* _Task to carry out_
Your answer must be exactly the lines from the one containing "de Plabennec - limite Gouesnou" through the end of the material, both ends included, without pictures.

* _Source data_
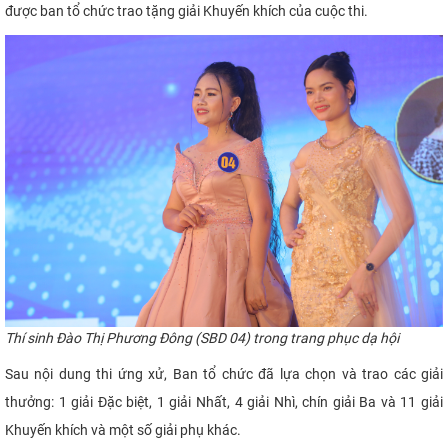
được ban tổ chức trao tặng giải Khuyến khích của cuộc thi.
Thí
sinh Đào Thị Phương Đông (
SBD
04) trong trang phục
dạ hội
Sau nội dung thi ứng xử, Ban tổ chức đã lựa chọn và trao các giải
thưởng: 1 giải Đặc biệt, 1 giải Nhất,
4 giải Nhì, chín giải Ba và 11 giải
Khuyến khích và một số giải phụ khác.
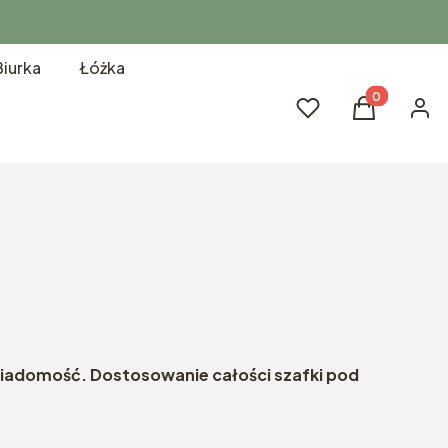
Biurka
Łóżka
Produkty w k
Ulubione
Koszyk
Zalog
wiadomość. Dostosowanie całości szafki pod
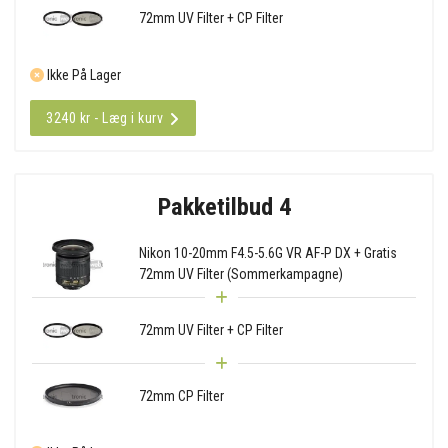
72mm UV Filter + CP Filter
Ikke På Lager
3240 kr - Læg i kurv
Pakketilbud 4
Nikon 10-20mm F4.5-5.6G VR AF-P DX + Gratis
72mm UV Filter (Sommerkampagne)
72mm UV Filter + CP Filter
72mm CP Filter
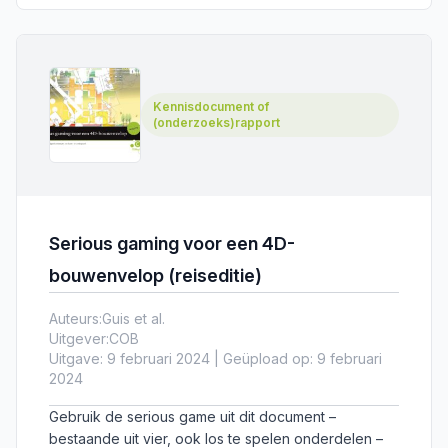
formaliseren.​
Kennisdocument of
(onderzoeks)rapport
Serious gaming voor een 4D-
bouwenvelop (reiseditie)
Auteurs:
Guis et al.
Uitgever:
COB
Uitgave: 9 februari 2024 | Geüpload op: 9 februari
2024
Gebruik de serious game uit dit document –
bestaande uit vier, ook los te spelen onderdelen –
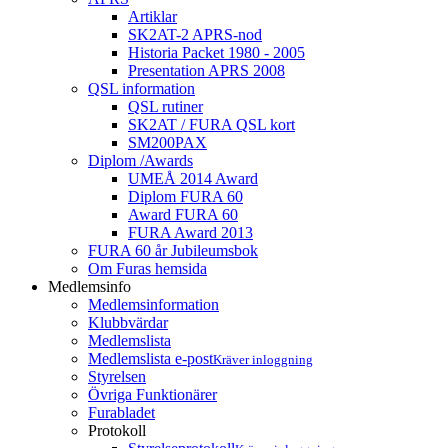
Artiklar
SK2AT-2 APRS-nod
Historia Packet 1980 - 2005
Presentation APRS 2008
QSL information
QSL rutiner
SK2AT / FURA QSL kort
SM200PAX
Diplom /Awards
UMEÅ 2014 Award
Diplom FURA 60
Award FURA 60
FURA Award 2013
FURA 60 år Jubileumsbok
Om Furas hemsida
Medlemsinfo
Medlemsinformation
Klubbvärdar
Medlemslista
Medlemslista e-post
Kräver inloggning
Styrelsen
Övriga Funktionärer
Furabladet
Protokoll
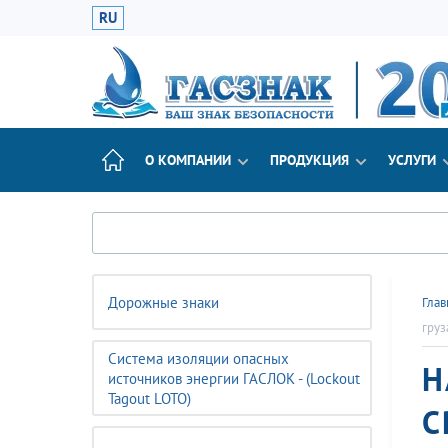
RU
О КОМПАНИИ
ПРОДУКЦИЯ
УСЛУГИ
Дорожные знаки
Глав
груз
Система изоляции опасных
Н
источников энергии ГАСЛОК - (Lockout
Tagout LOTO)
С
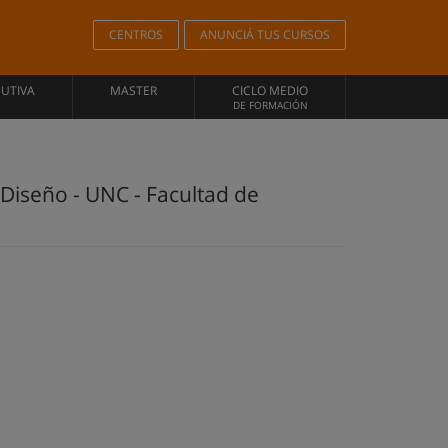
CENTROS
ANUNCIÁ TUS CURSOS
CUTIVA
MASTER
CICLO MEDIO
DE FORMACIÓN
 Diseño - UNC - Facultad de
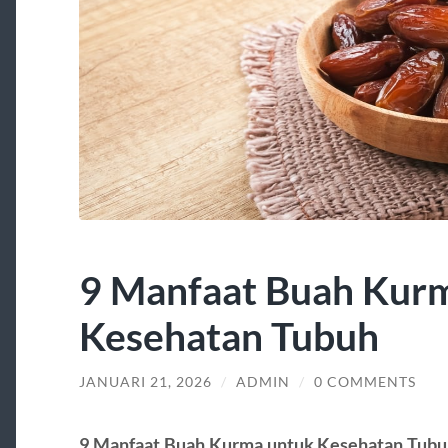
9 Manfaat Buah Kur
Kesehatan Tubuh
JANUARI 21, 2026
/
ADMIN
/
0 COMMENTS
9 Manfaat Buah Kurma untuk Kesehatan Tub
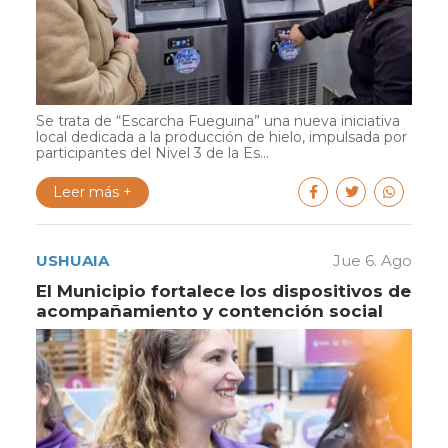
Se trata de “Escarcha Fueguina” una nueva iniciativa
local dedicada a la producción de hielo, impulsada por
participantes del Nivel 3 de la Es...
Leer más +
USHUAIA
Jue 6. Ago
El Municipio fortalece los dispositivos de
acompañamiento y contención social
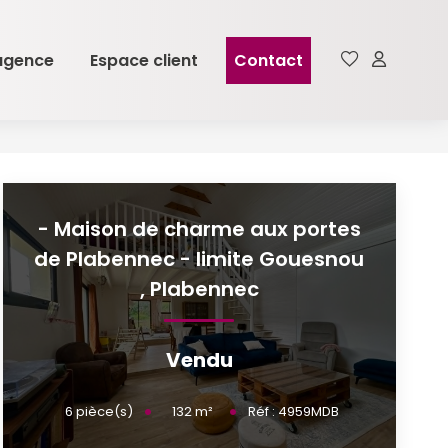
agence
Espace client
Contact
- Maison de charme aux portes
de Plabennec - limite Gouesnou
,
Plabennec
Vendu
132
m²
6
pièce(s)
Réf :
4959MDB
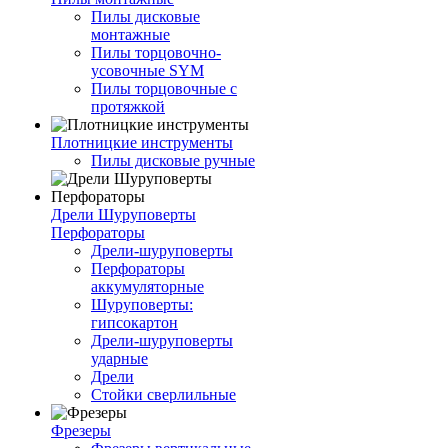
Пилы дисковые
монтажные
Пилы торцовочно-
усовочные SYM
Пилы торцовочные с
протяжкой
Плотницкие инструменты
Пилы дисковые ручные
Дрели Шуруповерты
Перфораторы
Дрели-шуруповерты
Перфораторы
аккумуляторные
Шуруповерты:
гипсокартон
Дрели-шуруповерты
ударные
Дрели
Стойки сверлильные
Фрезеры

* _Result of the exercise_
de Plabennec - limite Gouesnou
,
Plabennec
Vendu
132
m²
6
pièce(s)
Réf :
4959MDB
Пилы дисковые
монтажные
Пилы торцовочно-
усовочные SYM
Пилы торцовочные с
протяжкой
Плотницкие инструменты
Пилы дисковые ручные
Дрели Шуруповерты
Перфораторы
Дрели-шуруповерты
Перфораторы
аккумуляторные
Шуруповерты:
гипсокартон
Дрели-шуруповерты
ударные
Дрели
Стойки сверлильные
Фрезеры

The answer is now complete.